Can you iteratively train a fine-tune model?

Not sure if I missed it in the docs but is it possible to fine-tune a fine-tuned model? Or can you only run a fine-tune job on the base models?

For example if I train a model and later on gather a new batch of training material. Can i further fine-tune my existing model? Or do I need to run a fine-tune job from scratch on a base model using the combined training material.

Thanks!

1 Like

No, you can only add data to your original dataset and train a new model. This question gets asked often, maybe we can request that @boris or @luke update the documentation

5 Likes

Ok, thanks for that. Yeah, definitely should be in the documentation.

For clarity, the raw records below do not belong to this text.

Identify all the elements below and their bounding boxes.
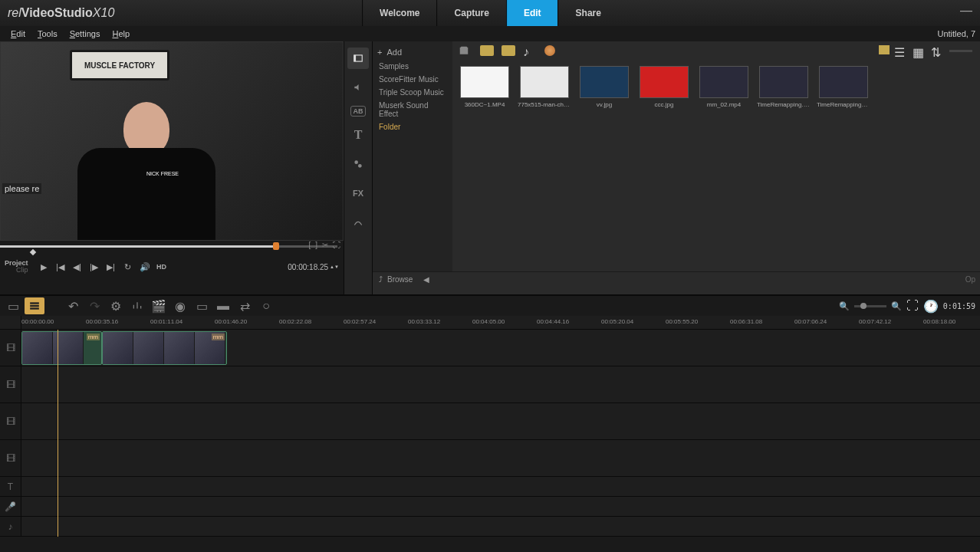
path-mode-button[interactable] — [347, 212, 369, 233]
preview-video[interactable]: MUSCLE FACTORY NICK FRESE please re — [0, 41, 344, 241]
loop-button[interactable]: ↻ — [120, 259, 136, 274]
tool4-button[interactable]: ◉ — [170, 297, 190, 314]
timeline-clip[interactable]: mm — [21, 331, 102, 365]
tool3-button[interactable]: 🎬 — [149, 297, 169, 314]
music-track-head[interactable]: ♪ — [0, 517, 21, 537]
end-button[interactable]: ▶| — [104, 259, 119, 274]
tool6-button[interactable]: ▬ — [213, 297, 233, 314]
preview-panel: MUSCLE FACTORY NICK FRESE please re [ ] … — [0, 41, 344, 294]
library-clip[interactable]: TimeRemapping.vsp — [759, 66, 808, 108]
library-clip[interactable]: TimeRemapping01.vsp — [819, 66, 868, 108]
scrub-handle[interactable] — [273, 242, 279, 250]
menu-settings[interactable]: Settings — [64, 28, 107, 40]
title-track[interactable] — [21, 477, 980, 497]
overlay-track[interactable] — [21, 366, 980, 403]
show-free-button[interactable] — [544, 45, 558, 56]
nav-item[interactable]: Folder — [373, 120, 452, 133]
minimize-button[interactable]: — — [960, 4, 972, 18]
transition-mode-button[interactable]: AB — [350, 106, 366, 117]
browse-button[interactable]: Browse — [387, 275, 413, 284]
mode-label[interactable]: Project Clip — [5, 260, 28, 274]
zoom-in-icon[interactable]: 🔍 — [891, 301, 902, 311]
nav-item[interactable]: Samples — [373, 60, 452, 73]
main-tab-capture[interactable]: Capture — [437, 0, 506, 26]
add-folder-button[interactable]: + Add — [373, 44, 452, 60]
media-mode-button[interactable] — [347, 48, 369, 69]
main-tab-edit[interactable]: Edit — [506, 0, 558, 26]
tool1-button[interactable]: ⚙ — [106, 297, 126, 314]
main-tab-share[interactable]: Share — [558, 0, 618, 26]
mixer-button[interactable] — [127, 297, 147, 314]
nav-item[interactable]: Muserk Sound Effect — [373, 99, 452, 120]
library-clip[interactable]: 360DC~1.MP4 — [460, 66, 509, 108]
overlay3-track-head[interactable]: 🎞 — [0, 440, 21, 477]
prev-frame-button[interactable]: ◀| — [70, 259, 85, 274]
main-tab-welcome[interactable]: Welcome — [362, 0, 436, 26]
volume-button[interactable]: 🔊 — [137, 259, 153, 274]
next-frame-button[interactable]: |▶ — [87, 259, 102, 274]
overlay2-track[interactable] — [21, 403, 980, 440]
sound-mode-button[interactable] — [347, 77, 369, 98]
nav-item[interactable]: Triple Scoop Music — [373, 86, 452, 99]
import-button[interactable] — [459, 45, 472, 56]
show-photo-button[interactable] — [502, 45, 515, 56]
thumb-size-slider[interactable] — [949, 50, 972, 52]
tool5-button[interactable]: ▭ — [192, 297, 212, 314]
timeline-clip[interactable]: mm — [102, 331, 227, 365]
hd-button[interactable]: HD — [154, 259, 169, 274]
timecode-display[interactable]: 00:00:18.25 ▲▼ — [288, 263, 339, 271]
options-button[interactable]: Op — [965, 275, 975, 284]
video-track-head[interactable]: 🎞 — [0, 330, 21, 366]
tool7-button[interactable]: ⇄ — [235, 297, 255, 314]
title-track-head[interactable]: T — [0, 477, 21, 497]
split-icon[interactable]: ✂ — [322, 241, 328, 249]
timeline-view-button[interactable] — [25, 297, 44, 314]
playhead[interactable] — [58, 330, 58, 537]
overlay2-track-head[interactable]: 🎞 — [0, 403, 21, 440]
expand-icon[interactable]: ⛶ — [333, 241, 340, 249]
voice-track-head[interactable]: 🎤 — [0, 497, 21, 517]
undo-button[interactable]: ↶ — [63, 297, 83, 314]
library-clip[interactable]: 775x515-man-chocki... — [520, 66, 569, 108]
svg-rect-5 — [30, 305, 39, 307]
preview-sign: MUSCLE FACTORY — [70, 50, 169, 80]
sort-button[interactable]: ⇅ — [931, 45, 945, 56]
menu-help[interactable]: Help — [106, 28, 136, 40]
video-track[interactable]: mmmm — [21, 330, 980, 366]
storyboard-view-button[interactable]: ▭ — [3, 297, 23, 314]
timeline-ruler[interactable]: 00:00:00.0000:00:35.1600:01:11.0400:01:4… — [0, 316, 980, 330]
library-clip[interactable]: mm_02.mp4 — [699, 66, 748, 108]
tool8-button[interactable]: ○ — [256, 297, 276, 314]
play-button[interactable]: ▶ — [36, 259, 51, 274]
library-clip[interactable]: ccc.jpg — [640, 66, 689, 108]
svg-point-3 — [358, 164, 362, 168]
title-mode-button[interactable]: T — [347, 124, 369, 146]
voice-track[interactable] — [21, 497, 980, 517]
music-track[interactable] — [21, 517, 980, 537]
menu-tools[interactable]: Tools — [31, 28, 64, 40]
graphic-mode-button[interactable] — [347, 153, 369, 175]
redo-button[interactable]: ↷ — [84, 297, 104, 314]
home-button[interactable]: |◀ — [53, 259, 68, 274]
library-panel: + Add SamplesScoreFitter MusicTriple Sco… — [373, 41, 980, 294]
fit-button[interactable]: ⛶ — [906, 299, 919, 313]
clock-icon: 🕐 — [923, 299, 939, 314]
fx-mode-button[interactable]: FX — [347, 182, 369, 204]
library-clip[interactable]: vv.jpg — [580, 66, 629, 108]
mark-out-icon[interactable]: ] — [315, 241, 317, 249]
menu-edit[interactable]: Edit — [5, 28, 31, 40]
back-icon[interactable]: ◀ — [423, 275, 429, 284]
view-grid-button[interactable]: ▦ — [913, 45, 926, 56]
mark-in-icon[interactable]: [ — [308, 241, 311, 249]
view-thumb-button[interactable] — [879, 45, 890, 54]
svg-rect-6 — [30, 307, 39, 309]
zoom-slider[interactable] — [854, 305, 886, 307]
scrub-bar[interactable]: [ ] ✂ ⛶ — [0, 241, 344, 255]
zoom-out-icon[interactable]: 🔍 — [839, 301, 850, 311]
show-video-button[interactable] — [480, 45, 494, 56]
nav-item[interactable]: ScoreFitter Music — [373, 73, 452, 86]
overlay-track-head[interactable]: 🎞 — [0, 366, 21, 403]
view-list-button[interactable]: ☰ — [894, 45, 908, 56]
show-audio-button[interactable]: ♪ — [523, 45, 537, 56]
overlay3-track[interactable] — [21, 440, 980, 477]
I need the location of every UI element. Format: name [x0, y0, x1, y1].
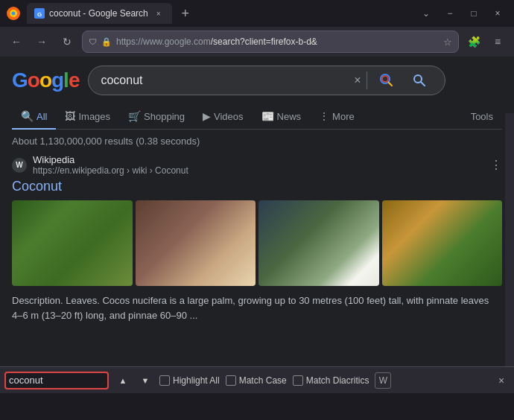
google-logo: Google: [12, 69, 79, 92]
tab-title: coconut - Google Search: [49, 8, 148, 19]
firefox-icon: [6, 6, 21, 21]
maximize-button[interactable]: □: [463, 3, 484, 24]
active-tab[interactable]: G coconut - Google Search ×: [27, 3, 172, 24]
toolbar-icons: 🧩 ≡: [463, 31, 508, 52]
overflow-button[interactable]: ⌄: [416, 3, 437, 24]
bookmark-star[interactable]: ☆: [443, 36, 452, 48]
tab-favicon: G: [34, 8, 45, 19]
close-window-button[interactable]: ×: [487, 3, 508, 24]
find-next-button[interactable]: ▼: [137, 372, 153, 389]
highlight-all-checkbox[interactable]: [159, 375, 170, 386]
url-prefix: https://www.google.com: [116, 36, 211, 47]
more-tab-icon: ⋮: [319, 110, 329, 122]
image-coconut-milk[interactable]: [258, 200, 379, 286]
tab-all-label: All: [37, 111, 47, 122]
all-tab-icon: 🔍: [21, 110, 34, 122]
news-tab-icon: 📰: [261, 110, 274, 122]
tab-videos-label: Videos: [214, 111, 244, 122]
address-bar[interactable]: 🛡 🔒 https://www.google.com/search?client…: [82, 31, 459, 53]
find-toolbar: coconut ▲ ▼ Highlight All Match Case Mat…: [0, 366, 514, 393]
shield-icon: 🛡: [89, 37, 97, 46]
match-diacritics-checkbox[interactable]: [293, 375, 303, 386]
match-diacritics-group: Match Diacritics: [293, 375, 369, 386]
find-input-text[interactable]: coconut: [9, 375, 104, 386]
image-coconut-open[interactable]: [136, 200, 256, 286]
match-diacritics-label[interactable]: Match Diacritics: [306, 375, 369, 386]
result-url: https://en.wikipedia.org › wiki › Coconu…: [33, 165, 188, 176]
tab-images-label: Images: [78, 111, 110, 122]
image-coconuts-pile[interactable]: [12, 200, 133, 286]
extensions-button[interactable]: 🧩: [463, 31, 484, 52]
site-name: Wikipedia: [33, 154, 188, 165]
tab-more-label: More: [332, 111, 355, 122]
search-box[interactable]: coconut ×: [88, 66, 445, 95]
tab-close-button[interactable]: ×: [153, 7, 165, 19]
tab-news[interactable]: 📰 News: [253, 104, 311, 130]
result-description: Description. Leaves. Cocos nucifera is a…: [12, 293, 502, 322]
find-close-button[interactable]: ×: [493, 372, 510, 389]
forward-button[interactable]: →: [31, 31, 52, 52]
nav-bar: ← → ↻ 🛡 🔒 https://www.google.com/search?…: [0, 27, 514, 57]
browser-window: G coconut - Google Search × + ⌄ − □ × ← …: [0, 0, 514, 393]
tab-images[interactable]: 🖼 Images: [56, 104, 119, 130]
scrollbar[interactable]: [505, 113, 514, 366]
wikipedia-result: W Wikipedia https://en.wikipedia.org › w…: [12, 154, 502, 322]
match-case-group: Match Case: [226, 375, 287, 386]
find-prev-button[interactable]: ▲: [115, 372, 131, 389]
svg-text:G: G: [37, 11, 42, 18]
image-coconut-drink[interactable]: [382, 200, 503, 286]
search-divider: [367, 71, 367, 89]
result-stats: About 1,130,000,000 results (0.38 second…: [12, 136, 502, 147]
images-tab-icon: 🖼: [65, 110, 75, 122]
image-grid: [12, 200, 502, 286]
google-header: Google coconut ×: [12, 66, 502, 95]
svg-line-7: [389, 83, 393, 86]
shopping-tab-icon: 🛒: [128, 110, 141, 122]
tab-shopping-label: Shopping: [144, 111, 185, 122]
page-content: Google coconut ×: [0, 57, 514, 393]
menu-button[interactable]: ≡: [487, 31, 508, 52]
window-controls: ⌄ − □ ×: [416, 3, 508, 24]
wikipedia-favicon: W: [12, 158, 27, 173]
match-case-checkbox[interactable]: [226, 375, 236, 386]
lock-icon: 🔒: [101, 37, 112, 47]
url-text: https://www.google.com/search?client=fir…: [116, 36, 439, 47]
tab-bar: G coconut - Google Search × + ⌄ − □ ×: [0, 0, 514, 27]
google-page: Google coconut ×: [0, 57, 514, 393]
find-input-wrapper[interactable]: coconut: [4, 372, 109, 389]
highlight-all-label[interactable]: Highlight All: [173, 375, 220, 386]
result-title[interactable]: Coconut: [12, 179, 502, 194]
search-clear-button[interactable]: ×: [354, 74, 361, 87]
search-tabs: 🔍 All 🖼 Images 🛒 Shopping ▶ Videos 📰: [12, 104, 502, 130]
search-submit-button[interactable]: [406, 67, 433, 94]
result-options-button[interactable]: ⋮: [490, 158, 502, 172]
result-source: W Wikipedia https://en.wikipedia.org › w…: [12, 154, 502, 176]
find-w-button[interactable]: W: [375, 372, 391, 389]
lens-button[interactable]: [373, 67, 400, 94]
back-button[interactable]: ←: [6, 31, 27, 52]
new-tab-button[interactable]: +: [175, 3, 196, 24]
tab-more[interactable]: ⋮ More: [310, 104, 364, 130]
tab-tools[interactable]: Tools: [462, 105, 502, 128]
search-query-text: coconut: [101, 74, 348, 87]
url-path: /search?client=firefox-b-d&: [211, 36, 317, 47]
videos-tab-icon: ▶: [203, 110, 211, 122]
highlight-all-group: Highlight All: [159, 375, 220, 386]
match-case-label[interactable]: Match Case: [239, 375, 287, 386]
tab-all[interactable]: 🔍 All: [12, 104, 56, 130]
result-source-info: Wikipedia https://en.wikipedia.org › wik…: [33, 154, 188, 176]
tab-videos[interactable]: ▶ Videos: [194, 104, 253, 130]
svg-point-2: [12, 12, 16, 16]
reload-button[interactable]: ↻: [57, 31, 77, 52]
tab-news-label: News: [277, 111, 302, 122]
minimize-button[interactable]: −: [440, 3, 460, 24]
svg-line-9: [421, 82, 425, 86]
tab-shopping[interactable]: 🛒 Shopping: [119, 104, 194, 130]
svg-point-6: [382, 76, 388, 82]
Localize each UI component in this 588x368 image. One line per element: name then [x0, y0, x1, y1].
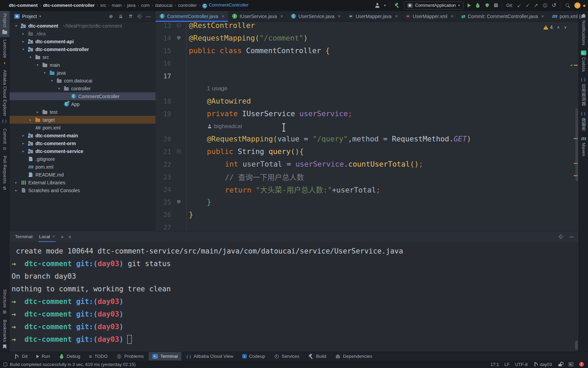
close-icon[interactable]: ✕	[451, 14, 454, 19]
toolwindow-button-build[interactable]: Build	[305, 352, 330, 361]
tree-item-main[interactable]: ▾main	[10, 61, 156, 69]
tree-item-test[interactable]: ▸test	[10, 108, 156, 116]
fold-marker-icon[interactable]: –	[177, 150, 181, 153]
inspections-widget[interactable]: 4 ∧ ∨	[543, 25, 567, 30]
search-everywhere-button[interactable]	[565, 3, 570, 8]
history-icon[interactable]	[542, 3, 548, 8]
close-icon[interactable]: ✕	[52, 234, 55, 239]
breadcrumb-item-com[interactable]: com	[141, 3, 150, 8]
debug-button[interactable]	[475, 3, 480, 8]
tool-stripe-item-pull-requests[interactable]: Pull Requests⇅	[0, 153, 10, 193]
editor-tab-usermapper-java[interactable]: UserMapper.java✕	[344, 11, 402, 21]
terminal-tab-local[interactable]: Local ✕	[38, 231, 56, 242]
tree-item-external-libraries[interactable]: ▸External Libraries	[10, 179, 156, 186]
breadcrumb-item-main[interactable]: main	[112, 3, 121, 8]
git-push-button[interactable]: ↗	[534, 2, 538, 9]
prev-warning-button[interactable]: ∧	[557, 25, 560, 30]
tree-item-commentcontroller[interactable]: CCommentController	[10, 92, 156, 100]
tree-item-scratches-and-consoles[interactable]: ▸Scratches and Consoles	[10, 186, 156, 194]
rollback-icon[interactable]: ↺	[552, 2, 556, 9]
close-icon[interactable]: ✕	[541, 14, 544, 19]
close-icon[interactable]: ✕	[221, 14, 225, 19]
tree-item-readme-md[interactable]: MDREADME.md	[10, 171, 156, 179]
tree-item-dtc-comment-controller[interactable]: ▾dtc-comment-controller	[10, 45, 156, 53]
panel-settings-button[interactable]	[137, 14, 142, 19]
toolwindow-button-alibaba-cloud-view[interactable]: ( )Alibaba Cloud View	[183, 352, 237, 361]
coverage-button[interactable]	[485, 3, 490, 8]
project-tree[interactable]: ▾dtc-comment~/IdeaProjects/dtc-comment▸.…	[10, 22, 156, 231]
file-encoding[interactable]: UTF-8	[515, 362, 528, 367]
chevron-down-icon[interactable]: ▾	[39, 14, 41, 18]
editor-scrollbar[interactable]	[575, 108, 578, 181]
tree-item-dtc-comment-api[interactable]: ▸dtc-comment-api	[10, 37, 156, 45]
breadcrumb-item-dtc-comment[interactable]: dtc-comment	[9, 3, 38, 8]
toolwindow-button-codeup[interactable]: ›Codeup	[239, 352, 269, 361]
next-warning-button[interactable]: ∨	[564, 25, 567, 30]
tool-stripe-item-item[interactable]: ( )微服务	[579, 108, 588, 134]
tree-item-dtc-comment-main[interactable]: ▸dtc-comment-main	[10, 132, 156, 139]
tool-stripe-item-item[interactable]: ( )应用观测器	[579, 74, 588, 108]
fold-marker-icon[interactable]: –	[177, 24, 181, 27]
tree-item-pom-xml[interactable]: mpom.xml	[10, 124, 156, 132]
toolwindow-button-todo[interactable]: ≡TODO	[85, 352, 112, 361]
close-icon[interactable]: ✕	[280, 14, 283, 19]
editor-tab-commit-commentcontroller-java[interactable]: ⇄Commit: CommentController.java✕	[457, 11, 548, 21]
editor-tab-iuserservice-java[interactable]: IIUserService.java✕	[228, 11, 287, 21]
minimize-terminal-button[interactable]: —	[570, 234, 574, 239]
tree-item-dtc-comment-service[interactable]: ▸dtc-comment-service	[10, 147, 156, 155]
breadcrumb-item-controller[interactable]: controller	[178, 3, 197, 8]
git-update-button[interactable]: ↙	[517, 2, 522, 9]
tool-stripe-item-commit[interactable]: Commit⊙	[0, 126, 10, 153]
breadcrumb-item-datoucai[interactable]: datoucai	[155, 3, 173, 8]
tool-stripe-item-project[interactable]: Project	[0, 11, 10, 37]
toolwindow-button-services[interactable]: Services	[270, 352, 303, 361]
new-terminal-button[interactable]: +	[61, 234, 64, 240]
editor-tab-commentcontroller-java[interactable]: CCommentController.java✕	[156, 11, 228, 21]
user-account-icon[interactable]	[375, 3, 380, 8]
terminal-mini-icon[interactable]: >_	[568, 362, 574, 367]
toolwindow-button-dependencies[interactable]: Dependencies	[331, 352, 376, 361]
tree-item-gitignore[interactable]: .gitignore	[10, 155, 156, 163]
git-commit-check-button[interactable]: ✓	[525, 2, 530, 9]
tool-stripe-item-codota[interactable]: >_Codota	[579, 48, 588, 74]
unlocked-icon[interactable]	[557, 362, 563, 367]
tree-item-controller[interactable]: ▾controller	[10, 85, 156, 92]
update-available-icon[interactable]: ↑	[574, 2, 581, 9]
caret-position[interactable]: 17:1	[490, 362, 499, 367]
toolwindow-button-problems[interactable]: Problems	[113, 352, 147, 361]
collapse-all-button[interactable]: ⇈	[127, 14, 134, 19]
tree-item-dtc-comment-orm[interactable]: ▸dtc-comment-orm	[10, 139, 156, 147]
tree-item-pom-xml[interactable]: mpom.xml	[10, 163, 156, 171]
project-panel-title[interactable]: Project	[22, 14, 37, 19]
breadcrumb-item-dtc-comment-controller[interactable]: dtc-comment-controller	[43, 3, 95, 8]
build-hammer-icon[interactable]	[394, 3, 400, 8]
close-icon[interactable]: ✕	[395, 14, 398, 19]
tree-item-target[interactable]: ▸target	[10, 116, 156, 124]
locate-file-button[interactable]: ⊕	[107, 14, 115, 19]
toolwindow-button-run[interactable]: Run	[33, 352, 54, 361]
toolwindow-button-debug[interactable]: Debug	[55, 352, 84, 361]
close-icon[interactable]: ✕	[338, 14, 341, 19]
tree-item-app[interactable]: CApp	[10, 100, 156, 108]
tool-stripe-item-structure[interactable]: Structure⊞	[0, 287, 10, 317]
tree-item-java[interactable]: ▾java	[10, 69, 156, 77]
tool-stripe-item-alibaba-cloud-explorer[interactable]: Alibaba Cloud Explorer( )	[0, 67, 10, 126]
editor-tab-pom-xml-dt[interactable]: mpom.xml (dt	[548, 11, 588, 21]
breadcrumb-item-java[interactable]: java	[127, 3, 136, 8]
line-ending[interactable]: LF	[505, 362, 510, 367]
tree-item-dtc-comment[interactable]: ▾dtc-comment~/IdeaProjects/dtc-comment	[10, 22, 156, 30]
run-button[interactable]	[468, 3, 471, 7]
tool-stripe-item-leetcode[interactable]: Leetcode‹	[0, 37, 10, 68]
toolwindow-button-git[interactable]: Git	[10, 352, 31, 361]
expand-all-button[interactable]: ⇊	[117, 14, 125, 19]
error-notification-badge[interactable]: !	[579, 362, 584, 367]
tree-item-com-datoucai[interactable]: ▾com.datoucai	[10, 77, 156, 85]
tree-item-src[interactable]: ▾src	[10, 53, 156, 61]
run-configuration-select[interactable]: ▦ CommentApplication ▾	[404, 1, 463, 10]
toolwindow-button-terminal[interactable]: >_Terminal	[149, 352, 181, 361]
terminal-options-chevron[interactable]: ∨	[68, 234, 71, 239]
git-branch-widget[interactable]: day03	[533, 362, 552, 367]
tool-stripe-item-bookmarks[interactable]: Bookmarks	[0, 317, 10, 352]
fold-marker-icon[interactable]	[177, 200, 181, 204]
hide-panel-button[interactable]: —	[145, 14, 152, 19]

This was a while ago, but your question comes up in Google results so I wanted to provide an update that you can now conduct additional fine tuning on previously-fine tuned models. Although it’s not very well documented, apparently the evolved model will up with a different name but with all the training of the previous models.

@daveshapautomator I’m doing some experimenting now, but in cases where you’ve fine tuned a third time, do you happen to know whether you are supposed to use the name of the second model, rather than the name of the first model? I’m guessing you use the second model, and if you fine-tune again using the name of the third model, it will just apply your third set of training data to the first model, rather than string it all together. Agree?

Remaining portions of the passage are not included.